1. Field of Invention
The present invention relates to a semiconductor device and the fabrication method thereof. More particularly, the present invention relates to a method for fabricating a memory device.
2. Description of Related Art
As the flash memories become more developed, they are customarily used in embedded application and sometimes in place of EPROM and EEPROM. The flash memory device allows multiple and repetitive writing, reading and erasure operations, and the storage data are retained even after the power supply is discontinued. Because of the aforementioned advantages, the flash memory has become the mainstream non-volatile memory device, which is widely applied in the electronic products, such as, personal computers, digital cameras and personal digital assistants (PDAs) etc.
At present, the commonly adopted flash memories can be classified as single gate flash memories, split gate flash memories and double gate flash memories. In general, the split gate flash memory cell (1.5T cell) is composed of a stacked gate consisting of a floating gate and a control gate, a select gate disposed on one side of the stacked gate and a source/drain region, while the double gate flash memory cell (2T cell) is composed of one stacked gate consisting of a floating gate and a control gate, source/drain regions and a select transistor disposed by one side of the stacked gate.
FIG. 1 is a top view illustrating a prior art memory structure. Referring to FIG. 1, a plurality of isolation structures 102 are disposed in the substrate 100. The isolation structures 102 define the active regions 104 in the substrate 100. The control gate line 114b, the floating gate (not shown), select gate line 115b and the source/drain region 116 constitute the first memory cell row 150, while control gate line 114a, the floating gate (not shown), select gate line 115a and the source/drain region 116 constitute the second memory cell row 160. Theoretically, the isolation structures 102 are formed as rectangle blocks in the design of the above flash memory structure. However, due to many uncontrollable factors of photolithography, corner rounding often occurs to the rectangle isolation structures 102 during the photolithography process. In order to solve the corner rounding problems, both ends of the isolation structure 102 are enlarged by the optical proximity correction technology. Therefore, the isolation structures 102 are customarily designed as a dumb-bell shape with both terminal blocks 102a enlarged. Because the enlarged ends of the isolation structures 102 occupy more areas in the active region 104 of the substrate 100, the prior art flash memory structure usually occupies more chip areas and hinders high integration of the device.
FIG. 2 is a cross-sectional view of the memory structure of FIG. 1. Referring to both FIGS. 1 and 2, after depositing the first polysilicon layer 108 for the floating gate, the first polysilicon layer is patterned to remove a portion of the first polysilicon layer above both the enlarged terminal blocks 102a of the isolation structures 102 and the locations predetermined for the control gate lines and, thus forming rectangle openings 103. From FIG. 2, the edges of the patterned first polysilicon layer 108 don not align with the edges of the isolation structures 102. Afterwards, the silicon oxide/silicon nitride/silicon oxide (ONO) layer 110 is formed covering the patterned first polysilicon layer 108 and the second polysilicon layer 112 is then deposited for forming the control gate lines and the select gate lines. However, the ONO layer and the polysilicon fence residue near the edge of the patterned first polysilicon layer 108 may result in horizontal two bits and cause reliability problems.
Moreover, once misalignment happens during defining the openings in the first polysilicon layer, the openings 103 may shift to undesirable positions, or even the predetermined location for the select gate line.
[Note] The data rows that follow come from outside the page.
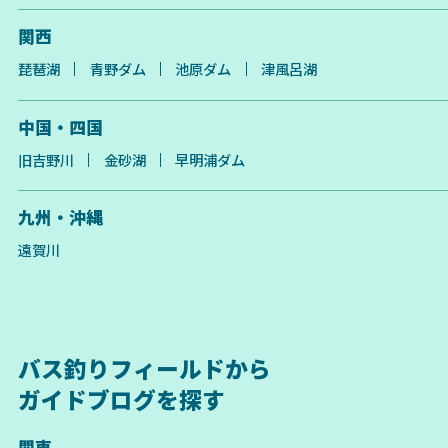
関西
琵琶湖
青野ダム
池原ダム
津風呂湖
中国・四国
旧吉野川
金砂湖
早明浦ダム
九州・沖縄
遠賀川
バス釣りフィールドから
ガイドブログを探す
関東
In this case, the memory cells in different rows will have unequal electrical properties. In order to solve such problems, a predetermined distance is preserved between the corners of the expanded blocks of the isolation structures and the select gate line for keeping the select gate line away from the corners. Nonetheless, the distance between two adjacent memory cells is increased, leading to consuming more chip areas and preventing the device from having higher level of integration.